MergeRequestDiff#save_git_content can idle in transaction too long
We saw in #30528 (closed) that if a large repository receives lots of pushes in a short amount of time, we might have lots of jobs trying to update the latest_merge_request_diff_id
column and block.
In MergeRequest#save_content
, we see this:
# Collect information about commits and diff from repository
# and save it to the database as serialized data
def save_git_content
MergeRequest
.where('id = ? AND COALESCE(latest_merge_request_diff_id, 0) < ?', self.merge_request_id, self.id)
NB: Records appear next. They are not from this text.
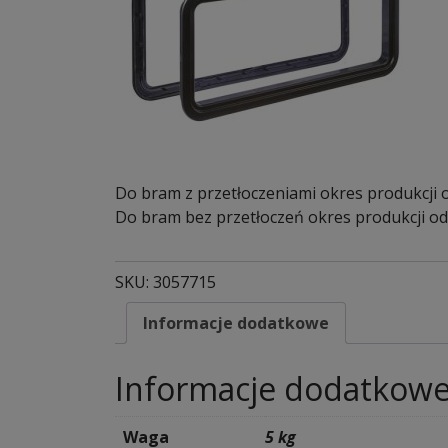
Do bram z przetłoczeniami okres produkcji 
Do bram bez przetłoczeń okres produkcji od
SKU:
3057715
Informacje dodatkowe
Informacje dodatkow
Waga
5 kg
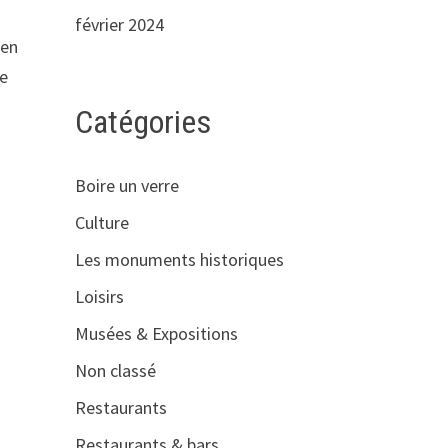
février 2024
 en
de
Catégories
Boire un verre
Culture
Les monuments historiques
Loisirs
Musées & Expositions
Non classé
Restaurants
Restaurants & bars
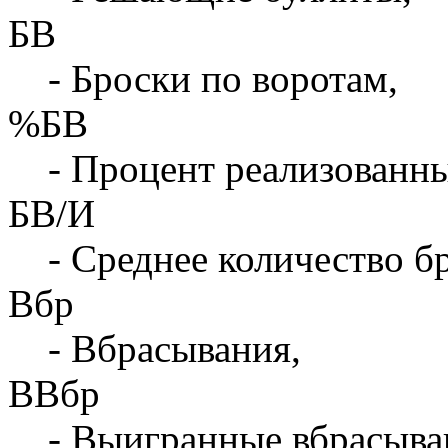
БВ
- Броски по воротам,
%БВ
- Процент реализованны
БВ/И
- Среднее количество бр
Вбр
- Вбрасывания,
ВВбр
- Выигранные вбрасыва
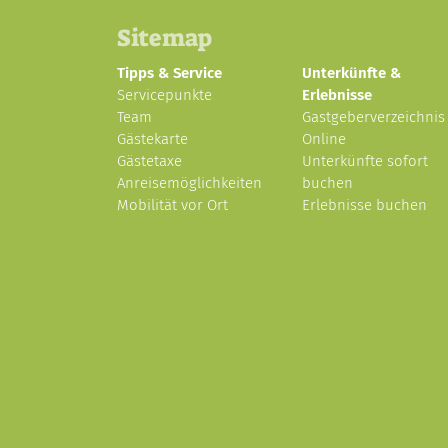
Sitemap
Tipps & Service
Unterkünfte &
Servicepunkte
Erlebnisse
Team
Gastgeberverzeichnis
Gästekarte
Online
Gästetaxe
Unterkünfte sofort
Anreisemöglichkeiten
buchen
Mobilität vor Ort
Erlebnisse buchen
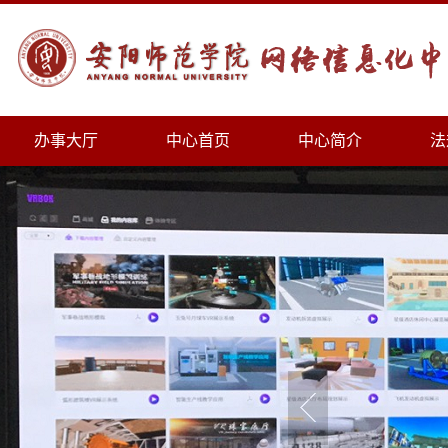
办事大厅
中心首页
中心简介
法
.update_all(latest_merge_request_diff_id: self.id)
ensure_commit_shas
save_commits
save_diffs
# Another set of `after_save` hooks will be called here when we update the record
save
# We need to reset so that dirty tracking is reset when running the original set
# of `after_save` hooks that come after this `after_create` hook. Otherwise, the
# hooks that run when an attribute was changed are run twice.
reset
keep_around_commits
end
Note for imports (https://gitlab.com/gitlab-org/gitlab/blob/c4ae73abdb145db1cafea8bc0300eca785642b92/lib/gitlab/import/merge_request_helpers.rb#L54-62), we workaround this issue by calling save
before save_git_content
:
# MR diffs normally use an "after_save" hook to pull data from Git.
# All of this happens in the transaction started by calling
# create/save/etc. This in turn can lead to these transactions being
# held open for much longer than necessary. To work around this we
# first save the diff, then populate it.
diff = merge_request.merge_request_diffs.build
diff.importing = true
diff.save
diff.save_git_content
I think we need to solve this once and for all.